« Clair de lune » de Beethoven

L’illustre premier mouvement de la Sonate au « Clair de lune » de Ludwig van Beethoven est une œuvre sombre, lente, d’une expression intense et recueillie. Elle décrit pour moi la profondeur d’un vin concentré aux arômes de sous-bois. Sa structure est équilibrée, sans excès de pathos ni de romantisme dégoulinant, à l’image d’un vin qui serait à la fois élégant, puissant mais sans lourdeur.

Cette Sonate n°14 opus 27 n°2 sous-titrée « Quasi una fantasia » par le compositeur est surnommée couramment « Sonate au clair de lune ». La comparant à la 24e sonate qu’il venait d’achever, il déclara à son ami Czerny (que toutes les petites mains doivent connaître et parfois, avouons-le, un peu détester aussi car ce fameux Monsieur Czerny était surtout connu pour ses exercices de torture destinés aux apprentis pianistes !) : « On parle toujours de la sonate en do# mineur [ Clair de lune], j’ai pourtant écrit mieux que cela, ainsi la Sonate en fa# majeur est autre chose ! »

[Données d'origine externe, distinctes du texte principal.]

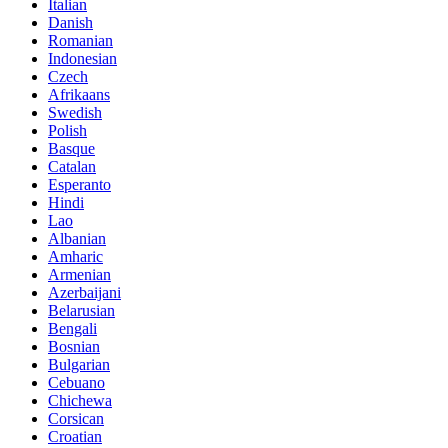
Italian
Danish
Romanian
Indonesian
Czech
Afrikaans
Swedish
Polish
Basque
Catalan
Esperanto
Hindi
Lao
Albanian
Amharic
Armenian
Azerbaijani
Belarusian
Bengali
Bosnian
Bulgarian
Cebuano
Chichewa
Corsican
Croatian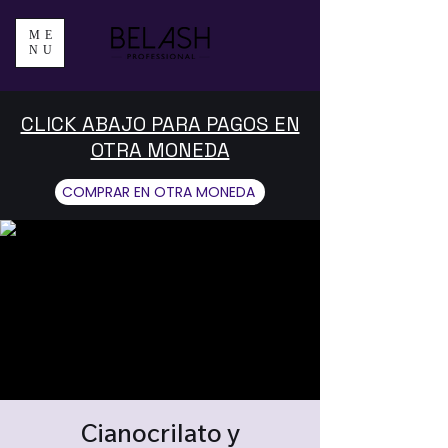
ME
NU
CLICK ABAJO PARA PAGOS EN
OTRA MONEDA
COMPRAR EN OTRA MONEDA
Cianocrilato y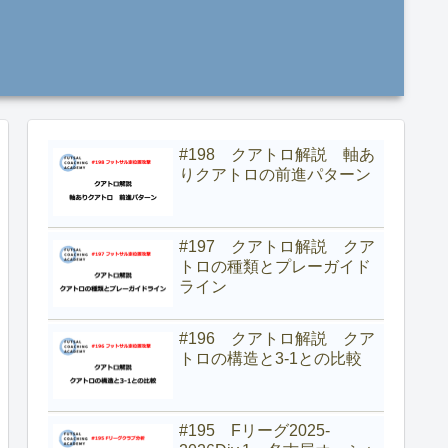
#198 クアトロ解説 軸あ
りクアトロの前進パターン
#197 クアトロ解説 クア
トロの種類とプレーガイド
ライン
#196 クアトロ解説 クア
トロの構造と3-1との比較
#195 Fリーグ2025-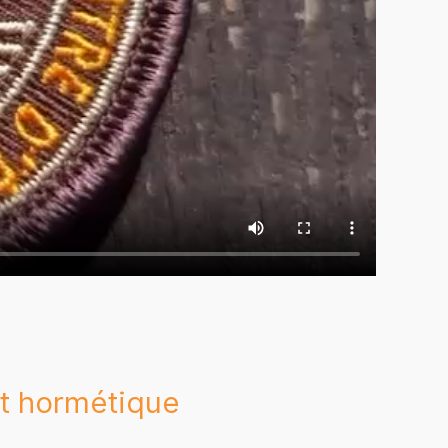
t hormétique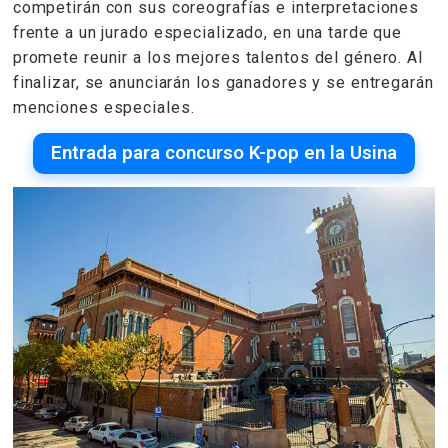
competirán con sus coreografías e interpretaciones
frente a un jurado especializado, en una tarde que
promete reunir a los mejores talentos del género. Al
finalizar, se anunciarán los ganadores y se entregarán
menciones especiales.
Entrada para concurso K-pop en la Usina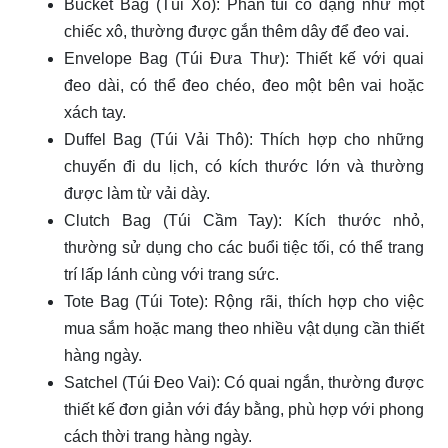
Bucket Bag (Túi Xô): Phần túi có dạng như một
chiếc xô, thường được gắn thêm dây để đeo vai.
Envelope Bag (Túi Đưa Thư): Thiết kế với quai
đeo dài, có thể đeo chéo, đeo một bên vai hoặc
xách tay.
Duffel Bag (Túi Vải Thô): Thích hợp cho những
chuyến đi du lịch, có kích thước lớn và thường
được làm từ vải dày.
Clutch Bag (Túi Cầm Tay): Kích thước nhỏ,
thường sử dụng cho các buổi tiệc tối, có thể trang
trí lấp lánh cùng với trang sức.
Tote Bag (Túi Tote): Rộng rãi, thích hợp cho việc
mua sắm hoặc mang theo nhiều vật dụng cần thiết
hàng ngày.
Satchel (Túi Đeo Vai): Có quai ngắn, thường được
thiết kế đơn giản với đáy bằng, phù hợp với phong
cách thời trang hàng ngày.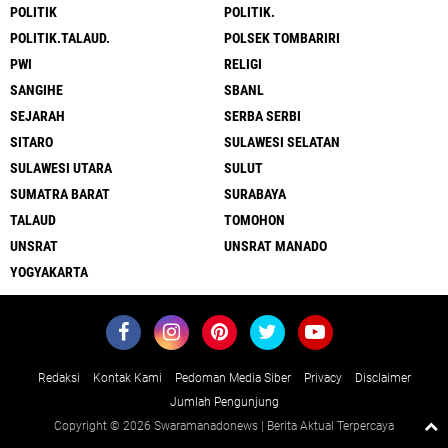
POLITIK
POLITIK.
POLITIK.TALAUD.
POLSEK TOMBARIRI
PWI
RELIGI
SANGIHE
SBANL
SEJARAH
SERBA SERBI
SITARO
SULAWESI SELATAN
SULAWESI UTARA
SULUT
SUMATRA BARAT
SURABAYA
TALAUD
TOMOHON
UNSRAT
UNSRAT MANADO
YOGYAKARTA
Redaksi
Kontak Kami
Pedoman Media Siber
Privacy
Disclaimer
Jumlah Pengunjung
Copyright ©
2026 Swaramanadonews | Berita Aktual Terpercaya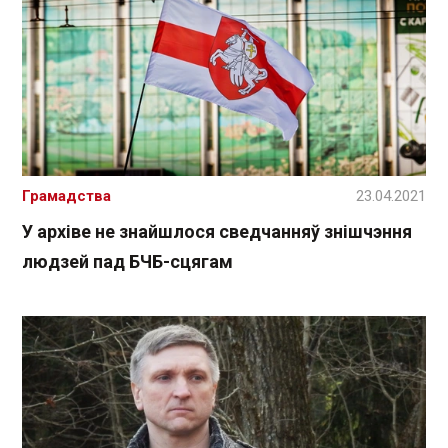
Грамадства
23.04.2021
У архіве не знайшлося сведчанняў знішчэння
людзей пад БЧБ-сцягам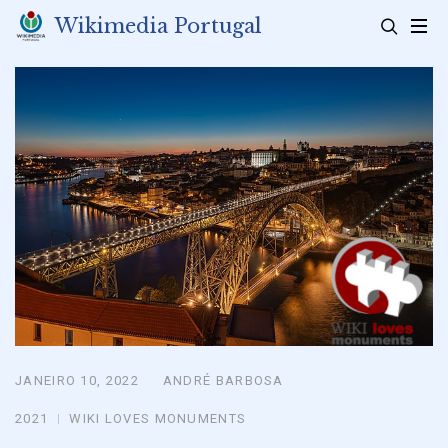
Skip
Wikimedia Portugal
to
content
JANEIRO 10, 2022
ANDRÉ BARBOSA
Posted
on
2021
WIKI LOVES MONUMENTS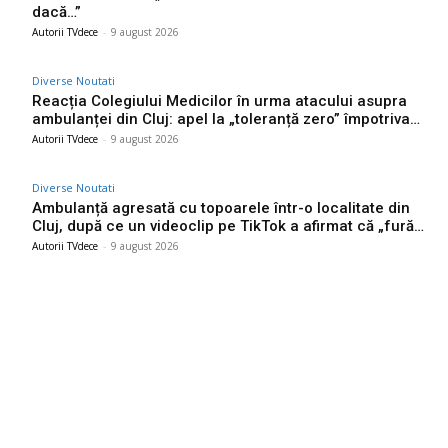
dacă…”
Autorii TVdece
-
9 august 2026
Diverse Noutati
Reacția Colegiului Medicilor în urma atacului asupra
ambulanței din Cluj: apel la „toleranță zero” împotriva…
Autorii TVdece
-
9 august 2026
Diverse Noutati
Ambulanță agresată cu topoarele într-o localitate din
Cluj, după ce un videoclip pe TikTok a afirmat că „fură…
Autorii TVdece
-
9 august 2026
Bun venit TVdece.ro
TVdece.ro un site de știri / blog de noutăți, dedicat diseminării de
informații și actualități. Acesta oferă articole, reportaje și analize
pe teme diverse, de la evenimente curente la subiecte specifice
de interes. Este un spațiu digital pentru informare și educație.
Contactati-ne oricand la adresa: contact@tvdece.ro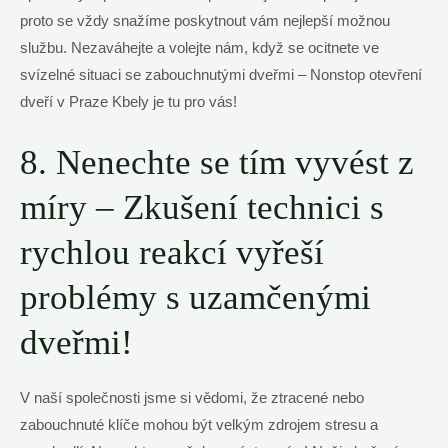
proto se vždy snažíme poskytnout vám nejlepší možnou
službu. Nezaváhejte a volejte nám, když se ocitnete ve
svízelné situaci se zabouchnutými dveřmi – Nonstop otevření
dveří v Praze Kbely je tu pro vás!
8. Nenechte se tím vyvést z
míry – Zkušení technici s
rychlou reakcí vyřeší
problémy s uzamčenými
dveřmi!
V naší společnosti jsme si vědomi, že ztracené nebo
zabouchnuté klíče mohou být velkým zdrojem stresu a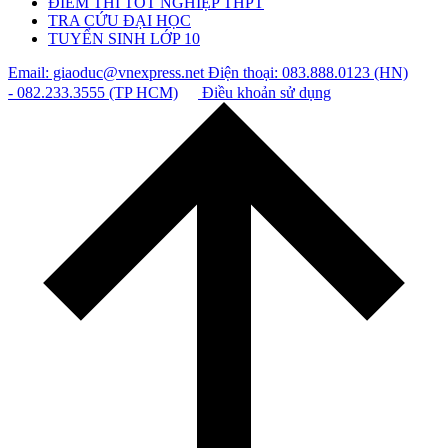
ĐIỂM THI TỐT NGHIỆP THPT
TRA CỨU ĐẠI HỌC
TUYỂN SINH LỚP 10
Email: giaoduc@vnexpress.net
Điện thoại: 083.888.0123 (HN)
- 082.233.3555 (TP HCM)
Điều khoản sử dụng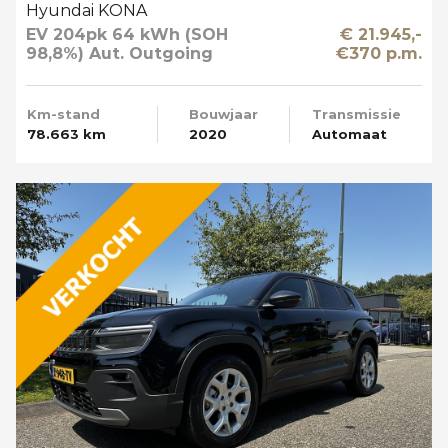
Hyundai KONA
EV 204pk 64 kWh (SOH
€ 21.945,-
98,8%) Aut. Outgoing
€370 p.m.
Limited Sky Schuifdak
Km-stand
Bouwjaar
Transmissie
78.663 km
2020
Automaat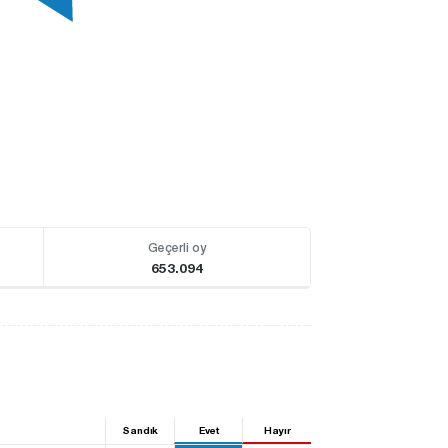
Geçerli oy
653.094
Sandık
Evet
Hayır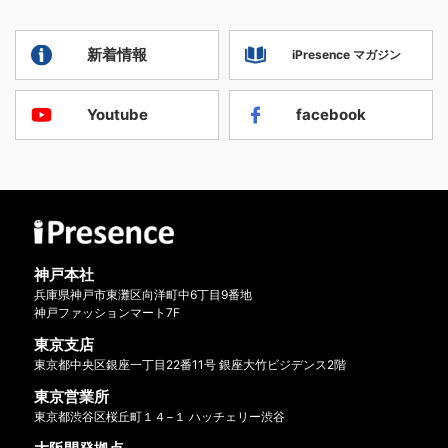
新着情報
iPresence マガジン
Youtube
facebook
神戸本社
兵庫県神戸市東灘区向洋町中6丁目9番地
神戸ファッションマート7F
東京支店
東京都中央区銀座一丁目22番11号 銀座大竹ビジデンス2階
東京営業所
東京都渋谷区桜丘町１４−１ ハッチェリー渋谷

Cette Sonate « Au clair de lune » connut pourtant un succès incontestable de son temps. Aujourd’hui encore, il s’agit d’une des pièces les plus connues du grand public, peut-être par le mystère qui entoure sa composition, sa compréhension, son argument. En effet, toutes les légendes ont couru à son sujet : certains y voyaient une promenade nocturne, d’autres l’appelaient « Sonate de la tonnelle » car le compositeur l’aurait écrite justement sous une tonnelle ; un proche du compositeur soutiendrait même que ce premier mouvement aurait été improvisé près du cadavre d’un ami ! Glauque…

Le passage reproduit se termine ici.